Cake-mq - backport of multi-core capable CAKE implementation to 25.12 branch

I keep reading that SQM is not compatible with "SW offloading". Has that changed?

It depends, see Build for Netgear R7800 - #4015 by moeller0 for an explanation.

Not necessarily - this is very much a home router (it's a 2023 design based on a Mediatek MT7981 Filogic 820):

. /usr/share/libubox/jshn.sh && json_load "$(ubus call system board)" && json_get_var model model && echo "Board model: $model" ; cd /sys/class/net && for i in */queu
es ; do echo -n "${i%/queues} transmit queues: " ; ls -d ${i}/tx* | wc -l ; done | grep -v ' 1$'

gives the following output:

Board model: D-Link AQUILA PRO AI M30 A1
eth0 transmit queues: 16
internet transmit queues: 16

if eth0 is your WAN port then you're lucky! For many it's just a CPU port connected to internal switch.

?

On this particular model there are two ethernet devices - eth0 (2.5G) is the link to a 5 port switch chip, and internet is a dedicated wan port (1000BASE-T). Both have 16 tx queues.

OK, I finally had time to update to snapshot


root@linksys-mx4200v1-1:~# ls -d /sys/class/net/wan/queues/tx-* | wc -l
4
root@linksys-mx4200v1-1:~# ls -d /sys/class/net/lan1/queues/tx-* | wc -l
4
root@linksys-mx4200v1-1:~# echo 500000 > /sys/kernel/debug/cake_mq/sync_time_ns

root@linksys-mx4200v1-1:~# cat /etc/config/sqm

config queue 'eth1'
        option enabled '1'
        option interface 'lan3'
        option download '92160'
        option upload '92160'
        option qdisc 'cake'
        option script 'piece_of_cake.qos'
        option linklayer 'ethernet'
        option use_mq '1'
        option debug_logging '0'
        option verbosity '5'
        option overhead '42'

during a speedtest, htop shows 100% utilization on cores 0 and 3, but 0% utilization on cores 1 and 2. I'm also getting 50/60 on my 100/100 connection, with latency +56ms/+39ms, so something is definitely wrong when I'm able to use single core cake w/ 15% cpu utilization and get 90/90 w/ <5ms/<5ms.

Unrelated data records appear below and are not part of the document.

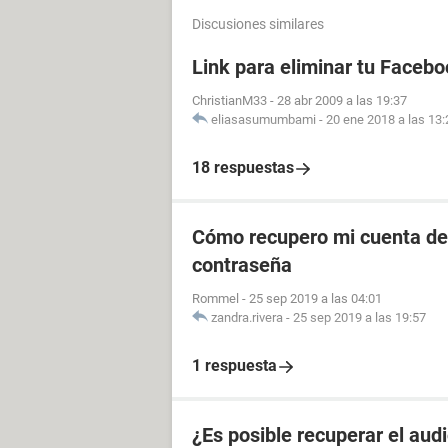
Discusiones similares
Link para eliminar tu Facebo
ChristianM33
-
28 abr 2009 a las 19:37
eliasasumumbami
-
20 ene 2018 a las 13:
18 respuestas
Cómo recupero mi cuenta de 
contraseña
Rommel
-
25 sep 2019 a las 04:01
zandra.rivera
-
25 sep 2019 a las 19:57
1 respuesta
¿Es posible recuperar el aud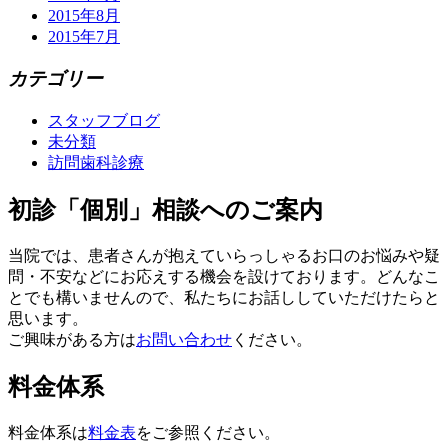
2015年8月
2015年7月
カテゴリー
スタッフブログ
未分類
訪問歯科診療
初診「個別」相談へのご案内
当院では、患者さんが抱えていらっしゃるお口のお悩みや疑
問・不安などにお応えする機会を設けております。どんなこ
とでも構いませんので、私たちにお話ししていただけたらと
思います。
ご興味がある方は
お問い合わせ
ください。
料金体系
料金体系は
料金表
をご参照ください。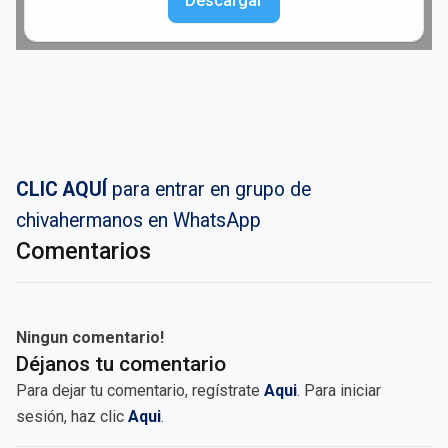
Descargar
CLIC AQUÍ
para entrar en grupo de
chivahermanos en WhatsApp
Comentarios
Ningun comentario!
Déjanos tu comentario
Para dejar tu comentario, regístrate
Aqui
. Para iniciar
sesión, haz clic
Aqui
.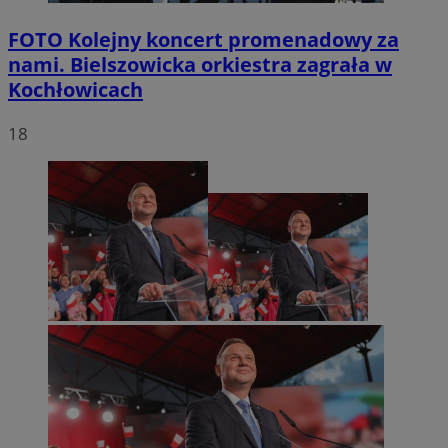
FOTO
Kolejny koncert promenadowy za
nami. Bielszowicka orkiestra zagrała w
Kochłowicach
18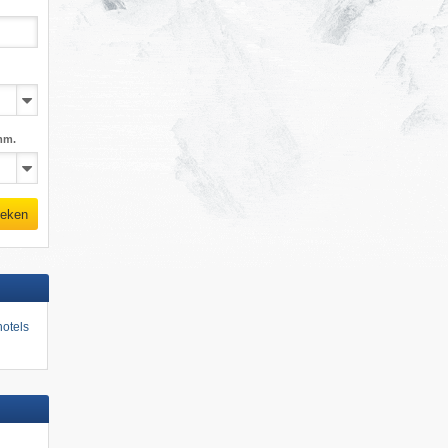
mm.
eken
otels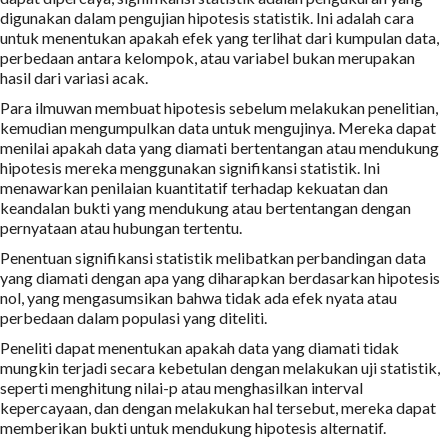
digunakan dalam pengujian hipotesis statistik. Ini adalah cara
untuk menentukan apakah efek yang terlihat dari kumpulan data,
perbedaan antara kelompok, atau variabel bukan merupakan
hasil dari variasi acak.
Para ilmuwan membuat hipotesis sebelum melakukan penelitian,
kemudian mengumpulkan data untuk mengujinya. Mereka dapat
menilai apakah data yang diamati bertentangan atau mendukung
hipotesis mereka menggunakan signifikansi statistik. Ini
menawarkan penilaian kuantitatif terhadap kekuatan dan
keandalan bukti yang mendukung atau bertentangan dengan
pernyataan atau hubungan tertentu.
Penentuan signifikansi statistik melibatkan perbandingan data
yang diamati dengan apa yang diharapkan berdasarkan hipotesis
nol, yang mengasumsikan bahwa tidak ada efek nyata atau
perbedaan dalam populasi yang diteliti.
Peneliti dapat menentukan apakah data yang diamati tidak
mungkin terjadi secara kebetulan dengan melakukan uji statistik,
seperti menghitung nilai-p atau menghasilkan interval
kepercayaan, dan dengan melakukan hal tersebut, mereka dapat
memberikan bukti untuk mendukung hipotesis alternatif.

I think one thing became clear, cake_mq really depends on proper multiqueue support by the NIC, and unlike in the enterprise NIC market that has not been an important factor for low-cost router-SoCs, so it seems that even when these support multi-queue often not with the expected performance characteristics to make cake_mq really fly.

Is there any reason why the cake_mq depends on number of TX queues in the NIC, rather than the just number of CPU cores?

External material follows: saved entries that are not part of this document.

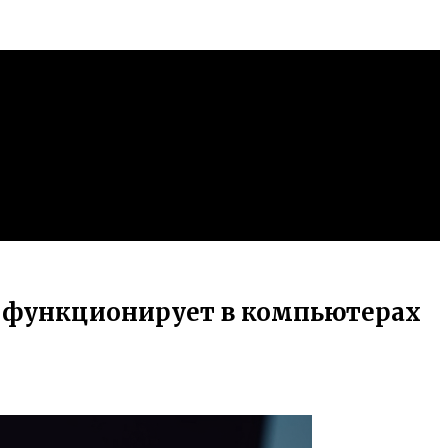
н функционирует в компьютерах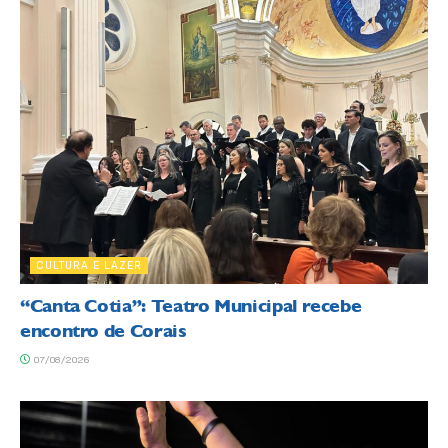
CULTURA E LAZER
“Canta Cotia”: Teatro Municipal recebe
encontro de Corais
07/08/2026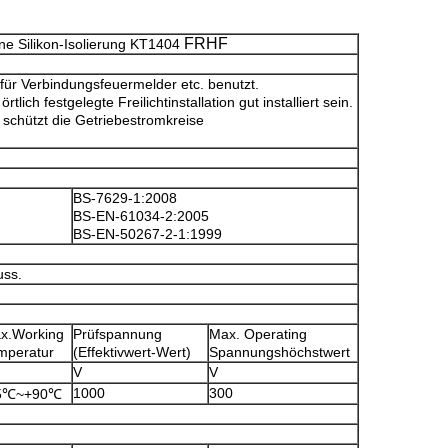
FRHF
e Silikon-Isolierung
KT1404
 für Verbindungsfeuermelder etc. benutzt.
ich festgelegte Freilichtinstallation gut installiert sein.
) schützt die Getriebestromkreise
BS-7629-1:2008
BS-EN-61034-2:2005
BS-EN-50267-2-1:1999
uss.
x.Working
Prüfspannung
Max. Operating
mperatur
(Effektivwert-Wert)
Spannungshöchstwert
V
V
1000
300
5℃~+90℃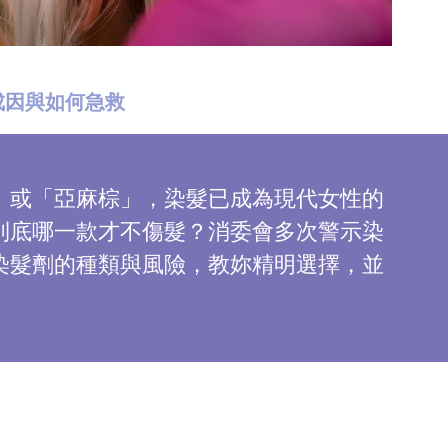
成因與如何急救
」或「亞麻棕」，染髮已成為現代女性的
到底哪一款才不傷髮？消委會多次警示染
染髮劑的種類與風險，教妳精明選擇，並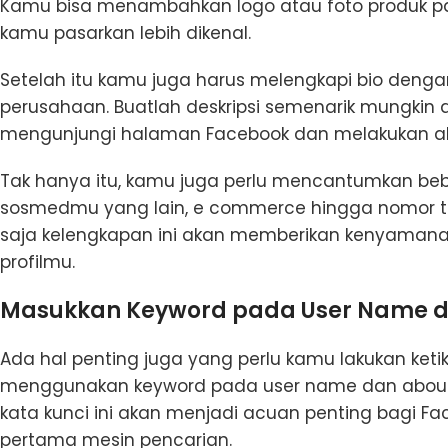
Kamu bisa menambahkan logo atau foto produk pa
kamu pasarkan lebih dikenal.
Setelah itu kamu juga harus melengkapi bio denga
perusahaan. Buatlah deskripsi semenarik mungkin a
mengunjungi halaman Facebook dan melakukan akt
Tak hanya itu, kamu juga perlu mencantumkan beb
sosmedmu yang lain, e commerce hingga nomor tel
saja kelengkapan ini akan memberikan kenyamana
profilmu.
Masukkan Keyword pada User Name d
Ada hal penting juga yang perlu kamu lakukan keti
menggunakan keyword pada user name dan about. 
kata kunci ini akan menjadi acuan penting bagi 
pertama mesin pencarian.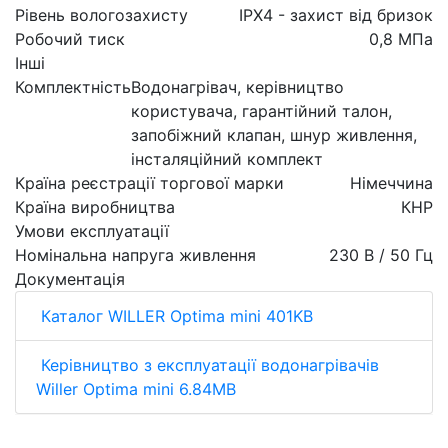
Рівень вологозахисту
IPX4 - захист від бризок
Робочий тиск
0,8 МПа
Інші
Комплектність
Водонагрівач, керівництво
користувача, гарантійний талон,
запобіжний клапан, шнур живлення,
інсталяційний комплект
Країна реєстрації торгової марки
Німеччина
Країна виробництва
КНР
Умови експлуатації
Номінальна напруга живлення
230 В / 50 Гц
Документація
Каталог WILLER Optima mini 401KB
Керівництво з експлуатації водонагрівачів
Willer Optima mini 6.84MB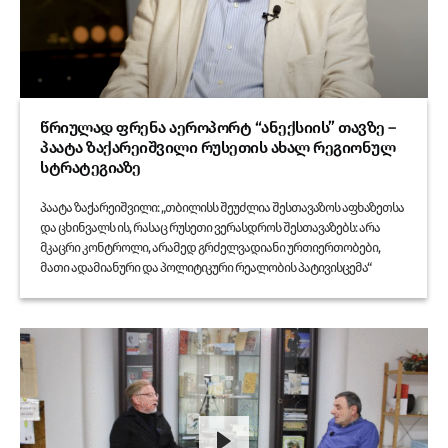
წრიულად ფრენა აეროპორტ “ანექსიის” თავზე –
პაატა ზაქარეიშვილი რუსეთის ახალ რეგიონულ
სტრატეგიაზე
პაატა ზაქარეიშვილი: „თბილისს შეუძლია შესთავაზოს აფხაზეთსა
და ცხინვალს ის, რასაც რუსეთი ვერასდროს შესთავაზებს: არა
მკაცრი კონტროლი, არამედ გრძელვადიანი ურთიერთობები,
მათი ადამიანური და პოლიტიკური რეალობის პატივისცემა“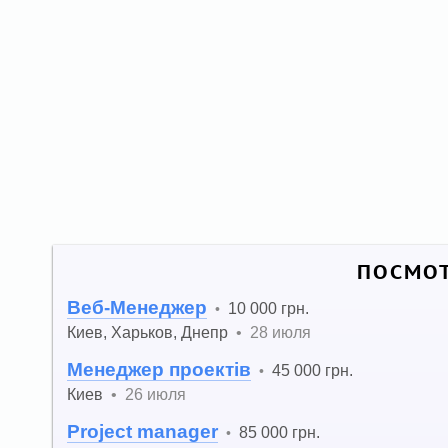
ПОСМОТ
Веб-Менеджер
10 000 грн.
•
Киев
,
Харьков
,
Днепр
•
28 июля
Менеджер проектів
45 000 грн.
•
Киев
•
26 июля
Project manager
85 000 грн.
•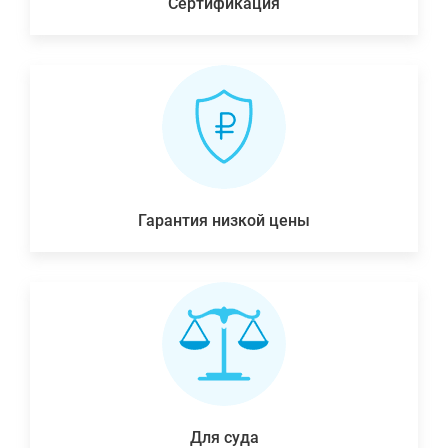
Сертификация
Гарантия низкой цены
Для суда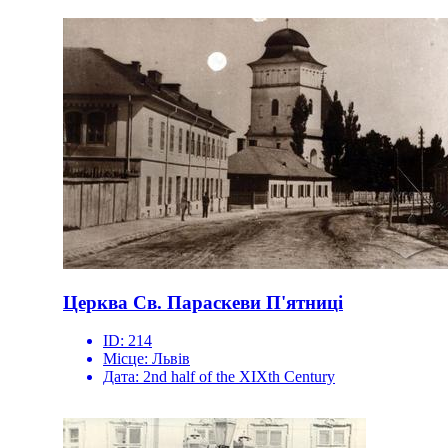
Церква Св. Параскеви П'ятниці
ID:
214
Місце:
Львів
Дата:
2nd half of the XIXth Century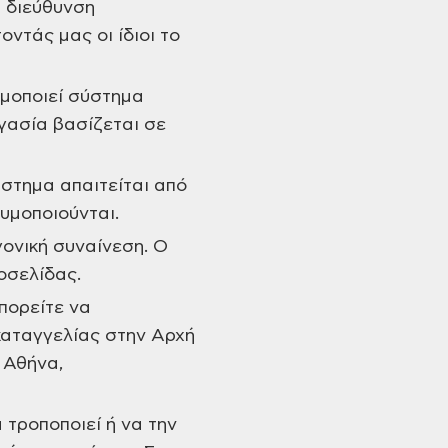
η διεύθυνση
ντάς μας οι ίδιοι το
ιμοποιεί σύστημα
γασία βασίζεται σε
άστημα απαιτείται από
υμοποιούνται.
γονική συναίνεση. Ο
οσελίδας.
πορείτε να
 καταγγελίας στην Αρχή
 Αθήνα,
 τροποποιεί ή να την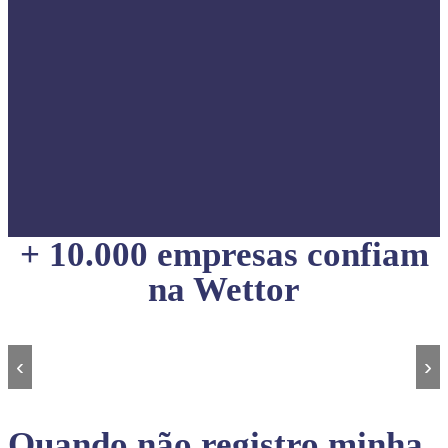
+ 10.000 empresas confiam
na Wettor
‹
›
Quando não registro minha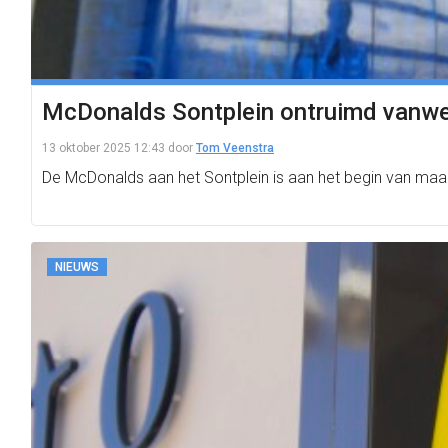
McDonalds Sontplein ontruimd vanwe
13 oktober 2025 12:43
door
Tom Veenstra
De McDonalds aan het Sontplein is aan het begin van maa
NIEUWS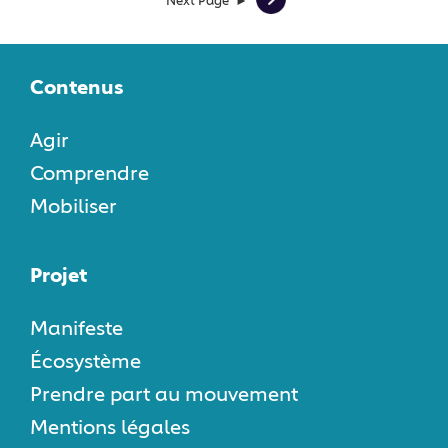
Next Page ►
Contenus
Agir
Comprendre
Mobiliser
Projet
Manifeste
Écosystème
Prendre part au mouvement
Mentions légales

I believe yes, cake_mq expects the NIC to be able to steer packets into its different queues (each attached/serviced by a different CPU). Not sure that this is the only possible design, but it seems to be a design that naturally evolved from multiqueue NICs... I believe @tohojo and @jkoeppeler will be able to actually explain this much better than my quite vague beliefs about this allow for.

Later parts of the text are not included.